[Extracted page text data]
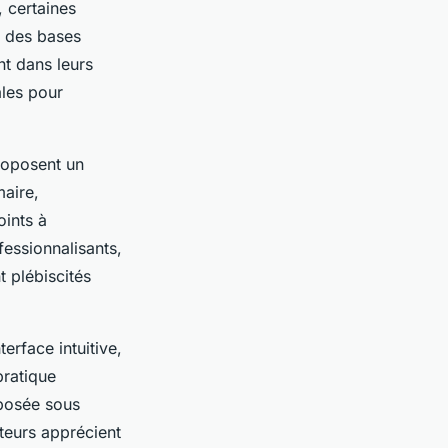
, certaines
n des bases
nt dans leurs
ales pour
proposent un
maire,
oints à
fessionnalisants,
t plébiscités
terface intuitive,
pratique
oposée sous
ateurs apprécient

_Task description:_
From the first line to the last, return the records exactly and leave the pictures behind.

_Result of the task:_
, certaines
n des bases
nt dans leurs
ales pour
proposent un
maire,
oints à
fessionnalisants,
t plébiscités
terface intuitive,
pratique
oposée sous
ateurs apprécient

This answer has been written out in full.